The German government will double existing subsidies to 6,000 euros ($ 6,720) for electric vehicles costing up to 40,000 euros ($ 44,800), Chancellor Angela Merkel’s Christian Democratic Union party reported. The total incentive grows to as much as 9,000 euros ($ 10,080) if the existing contribution of the producer is included.
Potential car buyers will also benefit from a temporary reduction in the state’s sales tax to 16% from 19%.
The incentives are part of a comprehensive package of 130 billion euros ($ 145 billion) approved by the German government on Wednesday night.
Asked about the incentives on Thursday, German Finance Minister Olaf Scholz said they are part of a broader effort to help the climate. “This is about renewable energy. This is about all the climate activities that are needed to achieve [carbon] a neutral economy in 2050. We need to start now, ”he told CNN.
The total incentive package is 4% of the annual economic performance of the state. Combined with previously announced costs and tax breaks, the total amount of emergency incentives in Germany reached a peak of 14% of GDP.
Incentives could accelerate efforts by German carmakers, including Volkswagen, to produce and sell more electric cars. Volkswagen, which also owns Audi, Porsche, SEAT and Skoda, plans to spend 33 billion euros ($ 37 billion) on electricity development by 2024, expanding into new business areas, including infrastructure for charging and battery production.
The global auto industry had already suffered two years of declining sales before the coronavirus pandemic broke, forcing factories to close and distribute worldwide. This year, sales have fallen off the cliff, and there are few signs of a big recovery.
“The industry is down in a dark basement, and although it has managed to climb back a few steps, there is still no trace of light,” says Klaus Wohlrabe, head of research at Ifu.
Still, electric cars could drive a return. The European market for electric vehicles and plug-in hybrids grew by 72% in the first quarter of 2020, according to research firm Canalys. The two vehicle categories make up more than 7% of all new cars shipped to the continent.
Chris Jones, chief analyst for the automotive sector at Canalys, said the “impressive” results for electric vehicles could have been even better had there been no disruption caused by the pandemic.

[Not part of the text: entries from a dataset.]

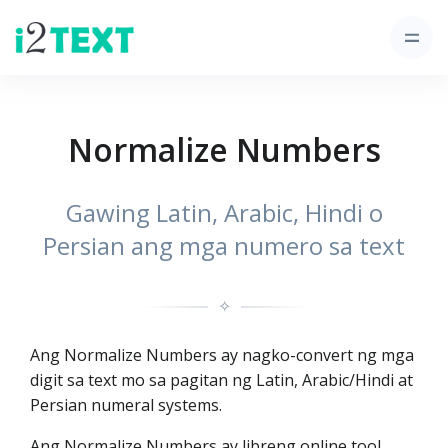
Normalize Numbers
Gawing Latin, Arabic, Hindi o
Persian ang mga numero sa text
✧
Ang Normalize Numbers ay nagko-convert ng mga
digit sa text mo sa pagitan ng Latin, Arabic/Hindi at
Persian numeral systems.
Ang Normalize Numbers ay libreng online tool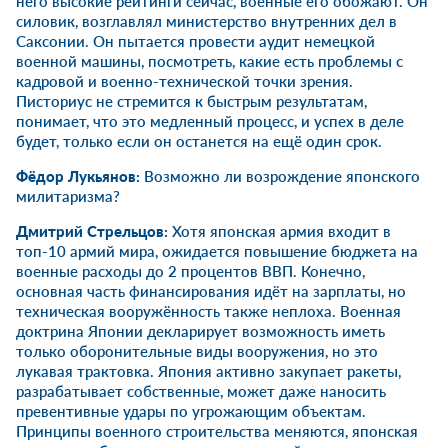
него высокие рейтинги сейчас, военные его обожают. Он
силовик, возглавлял министерство внутренних дел в
Саксонии. Он пытается провести аудит немецкой
военной машины, посмотреть, какие есть проблемы с
кадровой и военно-технической точки зрения.
Писториус не стремится к быстрым результатам,
понимает, что это медленный процесс, и успех в деле
будет, только если он останется на ещё один срок.
Фёдор Лукьянов:
Возможно ли возрождение японского
милитаризма?
Дмитрий Стрельцов:
Хотя японская армия входит в
топ-10 армий мира, ожидается повышение бюджета на
военные расходы до 2 процентов ВВП. Конечно,
основная часть финансирования идёт на зарплаты, но
техническая вооружённость также неплоха. Военная
доктрина Японии декларирует возможность иметь
только оборонительные виды вооружения, но это
лукавая трактовка. Япония активно закупает ракеты,
разрабатывает собственные, может даже наносить
превентивные удары по угрожающим объектам.
Принципы военного строительства меняются, японская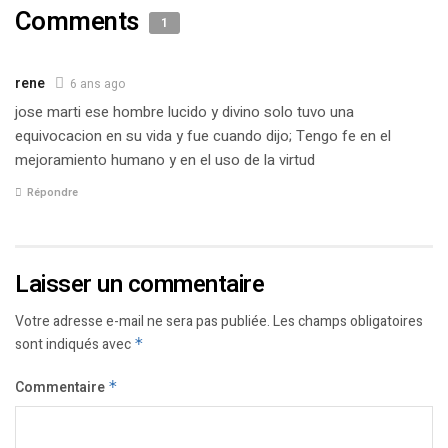
Comments
1
rene
6 ans ago
jose marti ese hombre lucido y divino solo tuvo una
equivocacion en su vida y fue cuando dijo; Tengo fe en el
mejoramiento humano y en el uso de la virtud
Répondre
Laisser un commentaire
Votre adresse e-mail ne sera pas publiée.
Les champs obligatoires
sont indiqués avec
*
Commentaire
*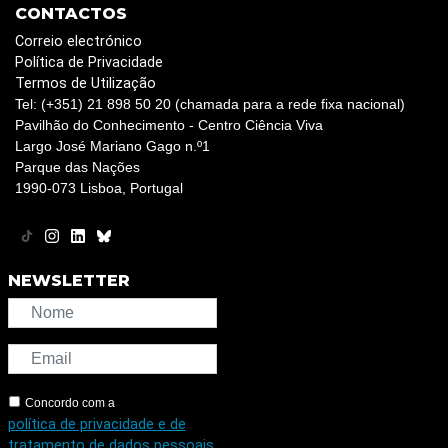
CONTACTOS
Correio electrónico
Política de Privacidade
Termos de Utilização
Tel: (+351) 21 898 50 20 (chamada para a rede fixa nacional)
Pavilhão do Conhecimento - Centro Ciência Viva
Largo José Mariano Gago n.º1
Parque das Nações
1990-073 Lisboa, Portugal
NEWSLETTER
Concordo com a
política de privacidade e de
tratamento de dados pessoais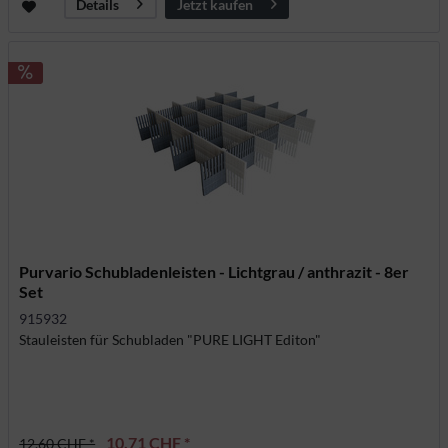
Jetzt kaufen
Details
Purvario Schubladenleisten - Lichtgrau / anthrazit - 8er
Set
915932
Stauleisten für Schubladen "PURE LIGHT Editon"
10,71 CHF *
12,60 CHF *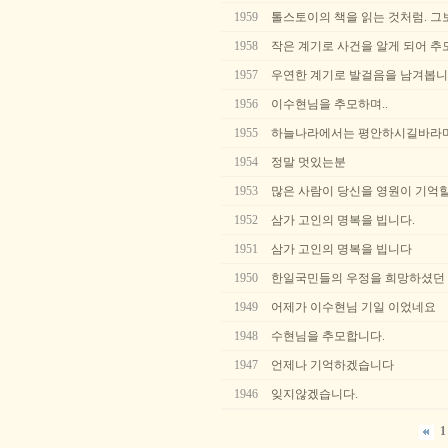
1959
톨스토이의 책을 읽는 것처럼. 그
1958
작은 계기로 사건을 알게 되어 추
1957
우연한 계기로 발걸음을 남겨봅니
1956
이수현님을 추모하며..
1955
하늘나라에서는 평안하시길바라
1954
정말 멋있는분
1953
많은 사람이 당신을 영원이 기억
1952
삼가 고인의 명복을 빕니다.
1951
삼가 고인의 명복을 빕니다
1950
한일국민들의 우정을 희망하셨던 
1949
어제가 이수현님 기일 이었네요
1948
수현님을 추모합니다.
1947
언제나 기억하겠습니다
1946
잊지않겠습니다.
1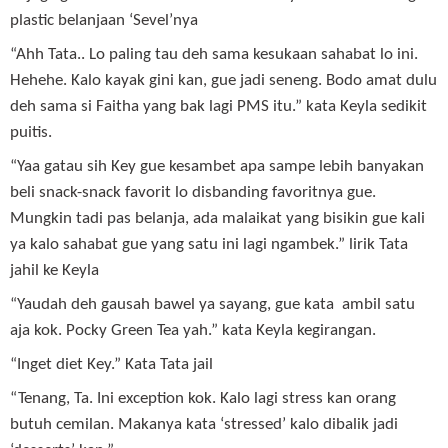
plastic belanjaan ‘Sevel’nya
“Ahh Tata.. Lo paling tau deh sama kesukaan sahabat lo ini.
Hehehe. Kalo kayak gini kan, gue jadi seneng. Bodo amat dulu
deh sama si Faitha yang bak lagi PMS itu.” kata Keyla sedikit
puitis.
“Yaa gatau sih Key gue kesambet apa sampe lebih banyakan
beli snack-snack favorit lo disbanding favoritnya gue.
Mungkin tadi pas belanja, ada malaikat yang bisikin gue kali
ya kalo sahabat gue yang satu ini lagi ngambek.” lirik Tata
jahil ke Keyla
“Yaudah deh gausah bawel ya sayang, gue kata ambil satu
aja kok. Pocky Green Tea yah.” kata Keyla kegirangan.
“Inget diet Key.” Kata Tata jail
“Tenang, Ta. Ini exception kok. Kalo lagi stress kan orang
butuh cemilan. Makanya kata ‘stressed’ kalo dibalik jadi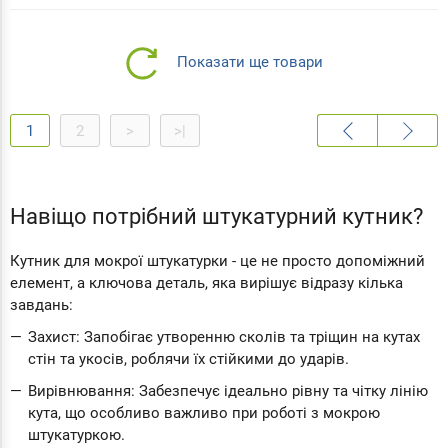
Показати ще товари
1
2
>
>|
Навіщо потрібний штукатурний кутник?
Кутник для мокрої штукатурки - це не просто допоміжний
елемент, а ключова деталь, яка вирішує відразу кілька
завдань:
Захист: Запобігає утворенню сколів та тріщин на кутах
стін та укосів, роблячи їх стійкими до ударів.
Вирівнювання: Забезпечує ідеально рівну та чітку лінію
кута, що особливо важливо при роботі з мокрою
штукатуркою.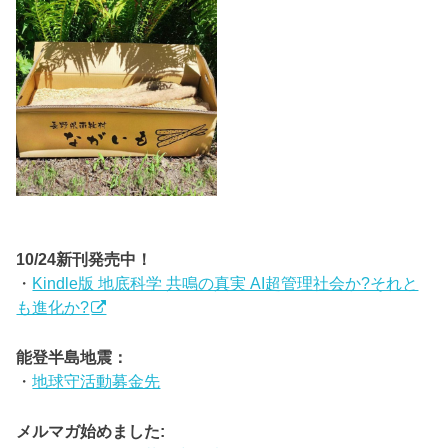
10/24新刊発売中！
・
Kindle版 地底科学 共鳴の真実 AI超管理社会か?それと
も進化か?
能登半島地震：
・
地球守活動募金先
メルマガ始めました: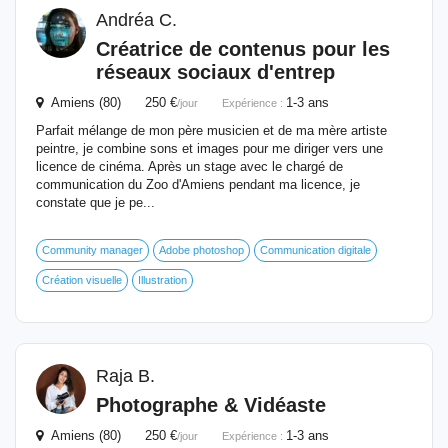
Andréa C.
Créatrice de contenus pour les
réseaux sociaux d'entrep
Amiens (80) 250 €
1-3 ans
/jour
Expérience :
Parfait mélange de mon père musicien et de ma mère artiste
peintre, je combine sons et images pour me diriger vers une
licence de cinéma. Après un stage avec le chargé de
communication du Zoo d'Amiens pendant ma licence, je
constate que je pe...
Community manager
Adobe photoshop
Communication digitale
Création visuelle
Illustration
Raja B.
Photographe & Vidéaste
Amiens (80) 250 €
1-3 ans
/jour
Expérience :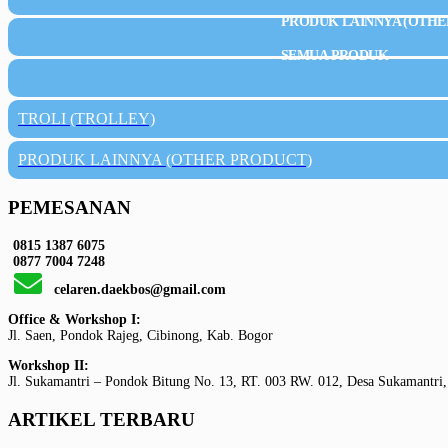
PRODUK LAINNYA (OTHE
SEMUA PRODUK
TROLI (TROLLEY)
PRODUK LAINNYA (OTHER PRODUCT)
PEMESANAN
0815 1387 6075
0877 7004 7248
celaren.daekbos@gmail.com
Office & Workshop I:
Jl. Saen, Pondok Rajeg, Cibinong, Kab. Bogor
Workshop II:
Jl. Sukamantri – Pondok Bitung No. 13, RT. 003 RW. 012, Desa Sukamantri,
ARTIKEL TERBARU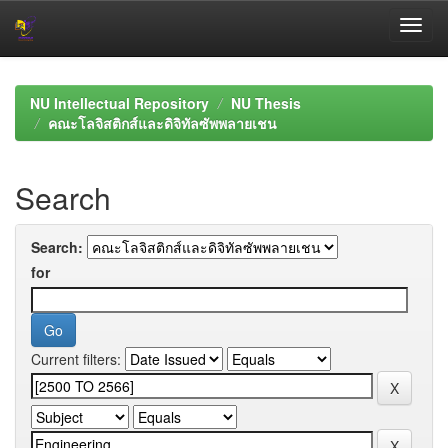
Skip
navigation
NU Intellectual Repository
NU Thesis
คณะโลจิสติกส์และดิจิทัลซัพพลายเชน
Search
Search:
for
Current filters: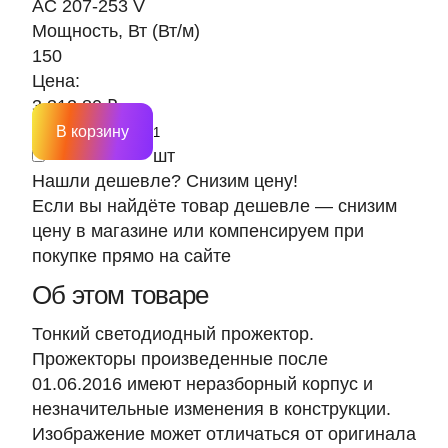
AC 207-253 V
Мощность, Вт (Вт/м)
150
Цена:
3 312.80 ₽
В корзину
шт
Нашли дешевле? Снизим цену!
Если вы найдёте товар дешевле — снизим
цену в магазине или компенсируем при
покупке прямо на сайте
Об этом товаре
Тонкий светодиодный прожектор.
Прожекторы произведенные после
01.06.2016 имеют неразборный корпус и
незначительные изменения в конструкции.
Изображение может отличаться от оригинала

As it progresses, new German subsidies and the introduction of electric versions of already popular models should help the trend continue, Canalys says.
Germany’s new stimulus package was larger than analysts had expected. In addition to incentives for electric cars, it includes money for green investments, tax breaks and benefits for families with children.
“After five years of fiscal surpluses and a drop in Germany’s public debt ratio … the package once again shows that Germany is ready and able to spend when it matters,” said Holger Schmieding of Berenberg Bank.
– Nadine Schmidt, Fred Pleitgen and Mark Thompson contributed to the reporting.